About the GoodHelp-WebExtract crawler

If you found this page in your server logs, you most likely saw a request with this User-Agent header:

GoodHelp-WebExtract/1.0 (+https://goodhelp.ai/bots)

What it is

GoodHelp-WebExtract is a user-initiated content importer, not a broad-web crawler. It runs only when a GoodHelp customer explicitly imports a website—typically their own site, or a site they have permission to mirror—into their organization's content library. It does not crawl the web speculatively, build a search index, or train models on the pages it fetches.

What we use the data for

Pages fetched by GoodHelp-WebExtract are imported into the requesting organization's private content library inside GoodHelp. They are used to power that organization's own marketing, agent, and content-management workflows. Imported content is not shared across organizations.

How to opt out

We honour standard robots.txt directives. To stop GoodHelp-WebExtract from fetching any page on your site, add:

User-agent: GoodHelp-WebExtract
Disallow: /

You can also limit the rate we fetch with Crawl-delay: N (seconds between requests), or scope the disallow to specific path prefixes.

If you would prefer to contact us directly—for example, to report a misbehaving import or to request manual removal—email crawler@goodhelp.ai. Please include the date/time and a sample log line so we can identify the originating import.

Politeness defaults

User-Agent: GoodHelp-WebExtract/1.0 (+https://goodhelp.ai/bots)
Per-host concurrency cap: at most 4 in-flight requests to a single host at a time across our worker fleet.
Crawl delay: 0.5 seconds between requests during a full-site crawl by default. We honour your Crawl-delay directive when it is longer.
Per-import page cap: a single import is hard-capped at 500 pages.
Response-size cap: 10 MB per response. Larger responses are aborted mid-stream.
Redirect handling: at most 10 redirect hops.

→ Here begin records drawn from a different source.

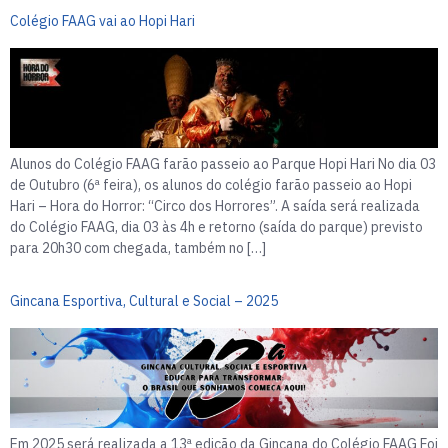
Colégio FAAG vai ao Hopi Hari
Alunos do Colégio FAAG farão passeio ao Parque Hopi Hari No dia 03
de Outubro (6ª feira), os alunos do colégio farão passeio ao Hopi
Hari – Hora do Horror: “Circo dos Horrores”. A saída será realizada
do Colégio FAAG, dia 03 às 4h e retorno (saída do parque) previsto
para 20h30 com chegada, também no […]
Gincana Esportiva, Cultural e Social – 2025
Em 2025 será realizada a 13ª edição da Gincana do Colégio FAAG Foi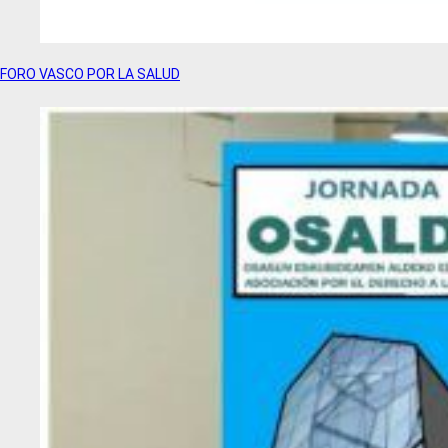
FORO VASCO POR LA SALUD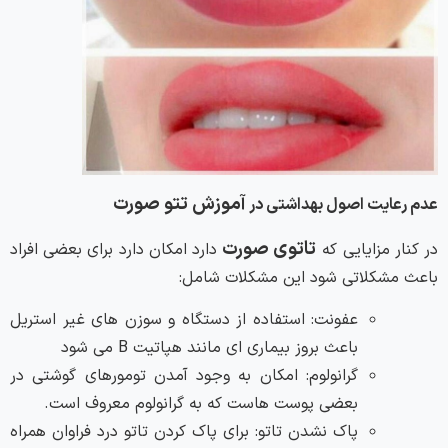
آموزش تتو صورت
عدم رعایت اصول بهداشتی در
تاتوی صورت
در کنار مزایایی که
دارد امکان دارد برای بعضی افراد
باعث مشکلاتی شود این مشکلات شامل:
عفونت: استفاده از دستگاه و سوزن های غیر استریل
باعث بروز بیماری ای مانند هپاتیت B می شود
گرانولوم: امکان به وجود آمدن تومورهای گوشتی در
بعضی پوست هاست که به گرانولوم معروف است.
پاک نشدن تاتو: برای پاک کردن تاتو درد فراوان همراه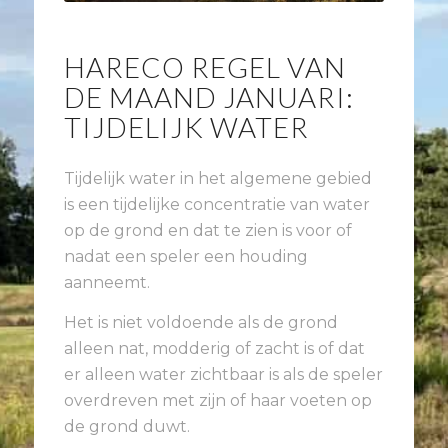
HARECO REGEL VAN
DE MAAND JANUARI:
TIJDELIJK WATER
Tijdelijk water in het algemene gebied
is een tijdelijke concentratie van water
op de grond en dat te zien is voor of
nadat een speler een houding
aanneemt.
Het is niet voldoende als de grond
alleen nat, modderig of zacht is of dat
er alleen water zichtbaar is als de speler
overdreven met zijn of haar voeten op
de grond duwt.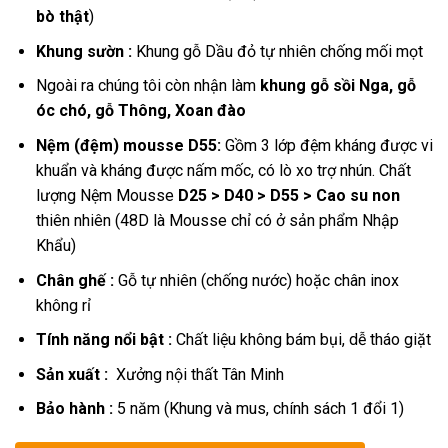
bò thật
)
Khung sườn :
Khung gỗ Dầu đỏ tự nhiên chống mối mọt
Ngoài ra chúng tôi còn nhận làm
khung gỗ sồi Nga, gỗ
óc chó, gỗ Thông, Xoan đào
Nệm (đệm) mousse D55:
Gồm 3 lớp đệm kháng được vi
khuẩn và kháng được nấm mốc, có lò xo trợ nhún.
Chất
lượng Nệm Mousse
D25 > D40 > D55 > Cao su non
thiên nhiên (48D là Mousse chỉ có ở sản phẩm Nhập
Khẩu)
Chân ghế :
Gỗ tự nhiên (chống nước) hoặc chân inox
không rỉ
Tính năng nổi bật :
Chất liệu không bám bụi, dễ tháo giặt
Sản xuất :
Xưởng nội thất Tân Minh
Bảo hành :
5 năm (Khung và mus, chính sách 1 đổi 1)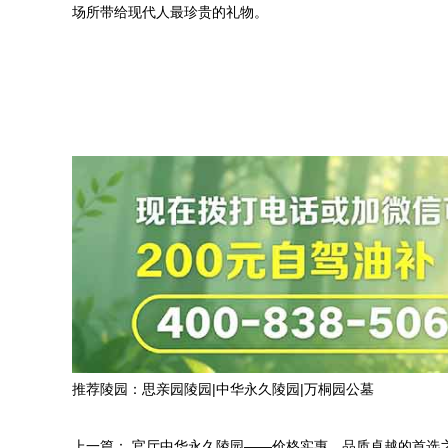
场所带给现代人最珍贵的礼物。
推荐陵园：
思亲园陵园
|
中华永久陵园
|
万桐园公墓
上一篇：
官厅中华永久陵园——价格实惠，品质卓越的首选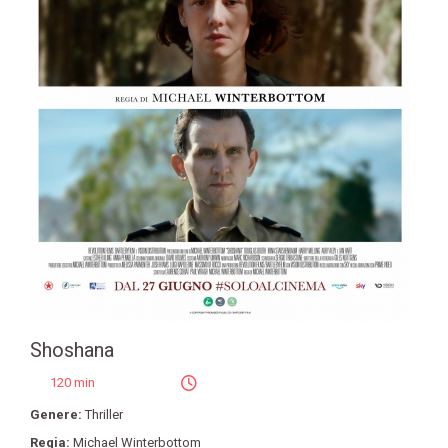
Shoshana
120 min
Genere:
Thriller
Regia:
Michael Winterbottom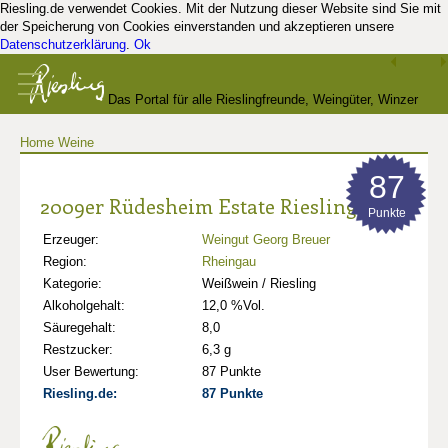
Riesling.de verwendet Cookies. Mit der Nutzung dieser Website sind Sie mit
der Speicherung von Cookies einverstanden und akzeptieren unsere
Datenschutzerklärung
.
Ok
Das Portal für alle Rieslingfreunde, Weingüter, Winzer
Home
Weine
und Kenner
87
2009er Rüdesheim Estate Riesling
Punkte
Erzeuger:
Weingut Georg Breuer
Region:
Rheingau
Kategorie:
Weißwein / Riesling
Alkoholgehalt:
12,0 %Vol.
Säuregehalt:
8,0
Restzucker:
6,3 g
User Bewertung:
87 Punkte
Riesling.de:
87 Punkte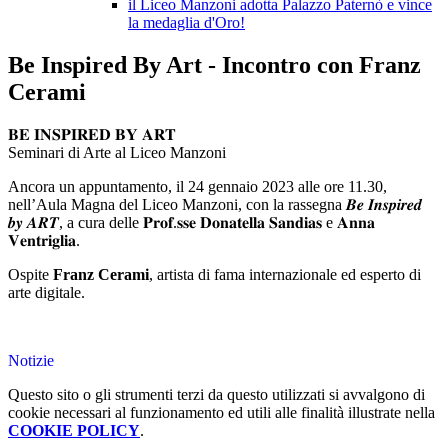
il Liceo Manzoni adotta Palazzo Paternò e vince
la medaglia d'Oro!
Be Inspired By Art - Incontro con Franz
Cerami
𝐁𝐄 𝐈𝐍𝐒𝐏𝐈𝐑𝐄𝐃 𝐁𝐘 𝐀𝐑𝐓
Seminari di Arte al Liceo Manzoni
Ancora un appuntamento, il 24 gennaio 2023 alle ore 11.30,
nell’Aula Magna del Liceo Manzoni, con la rassegna 𝑩𝒆 𝑰𝒏𝒔𝒑𝒊𝒓𝒆𝒅
𝒃𝒚 𝑨𝑹𝑻, a cura delle 𝐏𝐫𝐨𝐟.𝐬𝐬𝐞 𝐃𝐨𝐧𝐚𝐭𝐞𝐥𝐥𝐚 𝐒𝐚𝐧𝐝𝐢𝐚𝐬 e 𝐀𝐧𝐧𝐚
𝐕𝐞𝐧𝐭𝐫𝐢𝐠𝐥𝐢𝐚.
Ospite
Franz Cerami
, artista di fama internazionale ed esperto di
arte digitale.
Notizie
Questo sito o gli strumenti terzi da questo utilizzati si avvalgono di
cookie necessari al funzionamento ed utili alle finalità illustrate nella
COOKIE POLICY
.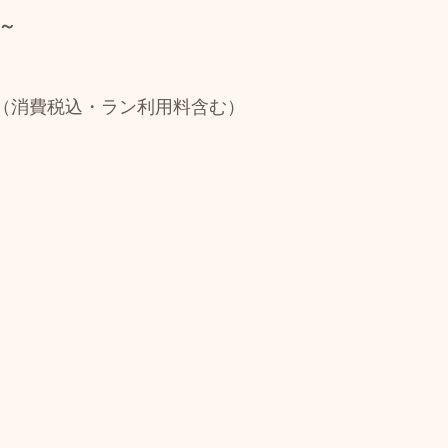
時～
０円（消費税込・ラン利用料含む）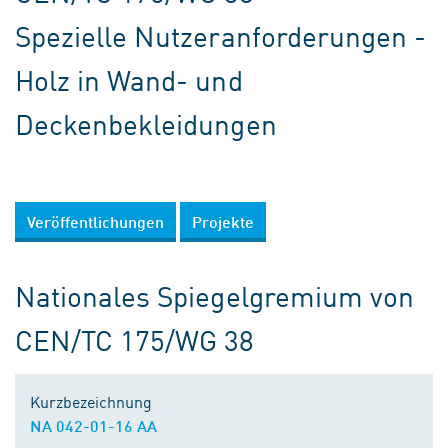
Spezielle Nutzeranforderungen -
Holz in Wand- und
Deckenbekleidungen
Veröffentlichungen
Projekte
Nationales Spiegelgremium von
CEN/TC 175/WG 38
Kurzbezeichnung
NA 042-01-16 AA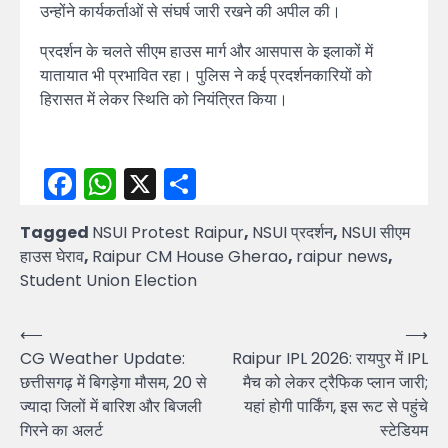
उन्होंने कार्यकर्ताओं से संघर्ष जारी रखने की अपील की।
प्रदर्शन के चलते सीएम हाउस मार्ग और आसपास के इलाकों में
यातायात भी प्रभावित रहा। पुलिस ने कई प्रदर्शनकारियों को
हिरासत में लेकर स्थिति को नियंत्रित किया।
Facebook
WhatsApp
X
Share
Tagged
NSUI Protest Raipur
,
NSUI प्रदर्शन
,
NSUI सीएम
हाउस घेराव
,
Raipur CM House Gherao
,
raipur news
,
Student Union Election
Post
⟵
⟶
CG Weather Update:
Raipur IPL 2026: रायपुर में IPL
navigation
छत्तीसगढ़ में बिगड़ेगा मौसम, 20 से
मैच को लेकर ट्रैफिक प्लान जारी;
ज्यादा जिलों में बारिश और बिजली
यहां होगी पार्किंग, इस रूट से पहुंचे
गिरने का अलर्ट
स्टेडियम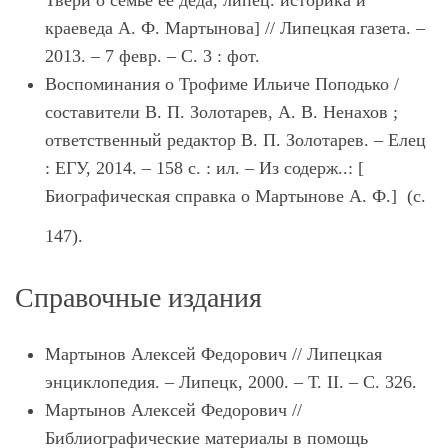
Твери о семье ее деда, липец. историка и
краеведа А. Ф. Мартынова] // Липецкая газета. ‒
2013. ‒ 7 февр. ‒ С. 3 : фот.
Воспоминания о Трофиме Ильиче Поподько /
составители В. П. Золотарев, А. В. Ненахов ;
ответственный редактор В. П. Золотарев. ‒ Елец
: ЕГУ, 2014. ‒ 158 с. : ил. – Из содерж..: [
Биографическая справка о Мартынове А. Ф.] (с.
147).
Справочные издания
Мартынов Алексей Федорович // Липецкая
энциклопедия. – Липецк, 2000. – Т. II. – С. 326.
Мартынов Алексей Федорович //
Библиографические материалы в помощь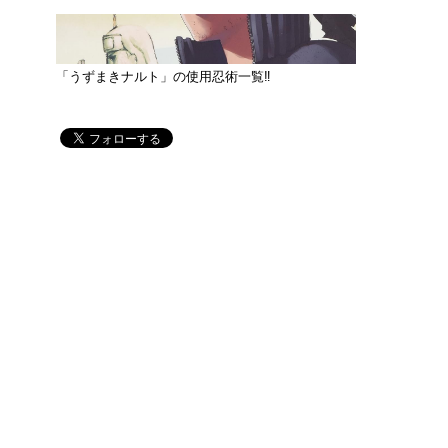
「うずまきナルト」の使用忍術一覧‼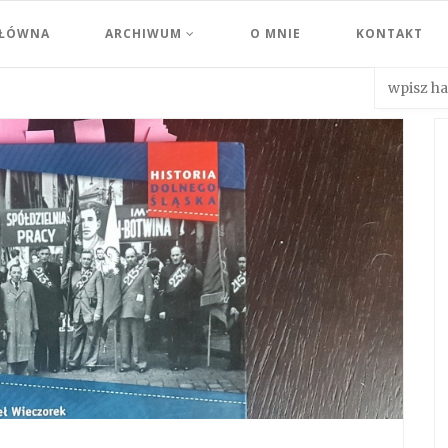
GŁÓWNA
ARCHIWUM
O MNIE
KONTAKT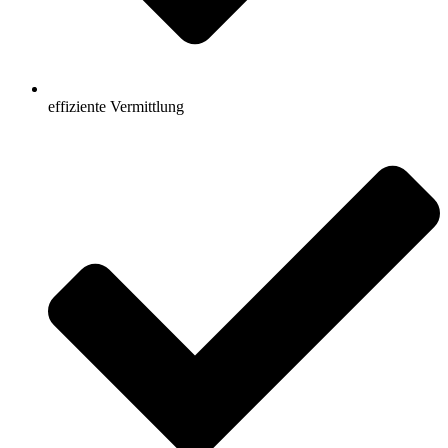
effiziente Vermittlung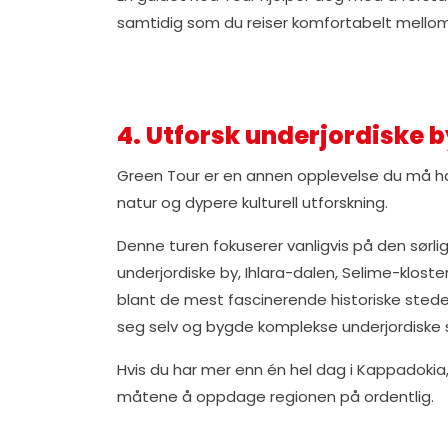
samtidig som du reiser komfortabelt mello
4. Utforsk underjordiske 
Green Tour er en annen opplevelse du må ha i
natur og dypere kulturell utforskning.
Denne turen fokuserer vanligvis på den sørli
underjordiske by, Ihlara-dalen, Selime-klost
blant de mest fascinerende historiske sted
seg selv og bygde komplekse underjordiske
Hvis du har mer enn én hel dag i Kappadoki
måtene å oppdage regionen på ordentlig.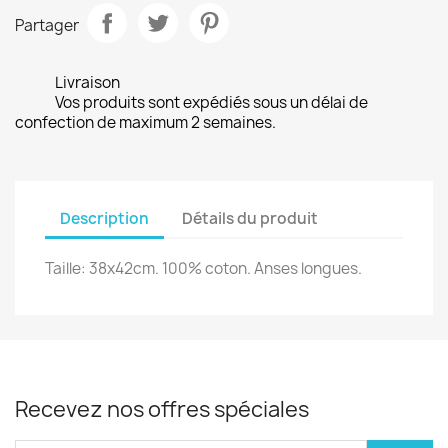
Partager
Livraison
Vos produits sont expédiés sous un délai de
confection de maximum 2 semaines.
Description
Détails du produit
Taille: 38x42cm. 100% coton. Anses longues.
Recevez nos offres spéciales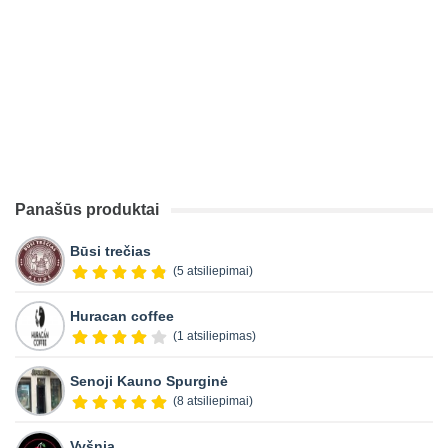
Panašūs produktai
Būsi trečias
(5 atsiliepimai)
Huracan coffee
(1 atsiliepimas)
Senoji Kauno Spurginė
(8 atsiliepimai)
Vyšnia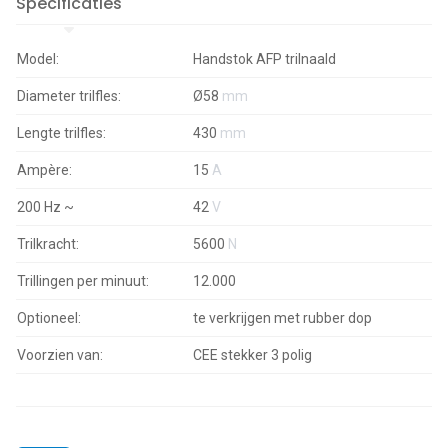
Specificaties
Model:
Handstok AFP trilnaald
Diameter trilfles:
Ø58
mm
Lengte trilfles:
430
mm
Ampère:
15
A
200 Hz ~
42
V
Trilkracht:
5600
N
Trillingen per minuut:
12.000
Optioneel:
te verkrijgen met rubber dop
Voorzien van:
CEE stekker 3 polig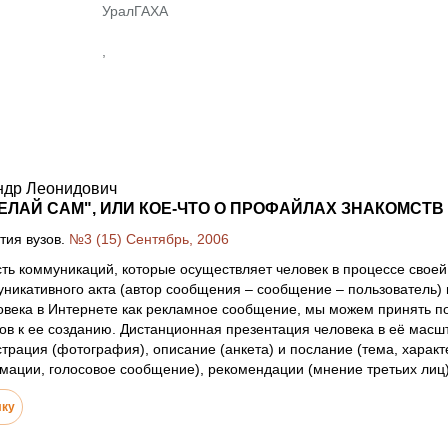
УралГАХА
,
ндр Леонидович
ЕЛАЙ САМ", ИЛИ КОЕ-ЧТО О ПРОФАЙЛАХ ЗНАКОМСТВ
тия вузов.
№3 (15) Сентябрь, 2006
ть коммуникаций, которые осуществляет человек в процессе своей
никативного акта (автор сообщения – сообщение – пользователь)
овека в Интернете как рекламное сообщение, мы можем принять п
в к ее созданию. Дистанционная презентация человека в её масшт
трация (фотография), описание (анкета) и послание (тема, характ
ации, голосовое сообщение), рекомендации (мнение третьих лиц)
лку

Each hop is independently re-validated.
HTTP 429 handling: we honour the Retry-After header (delta-seconds or HTTP-date), capped at 5 minutes per response so we do not park indefinitely.
Source IPs: requests originate from Google Cloud (us-west1) egress. We do not publish a static IP allowlist—please identify us by User-Agent.

See also RFC 9309 (Robots Exclusion Protocol) and RFC 7231 §7.1.3 (Retry-After).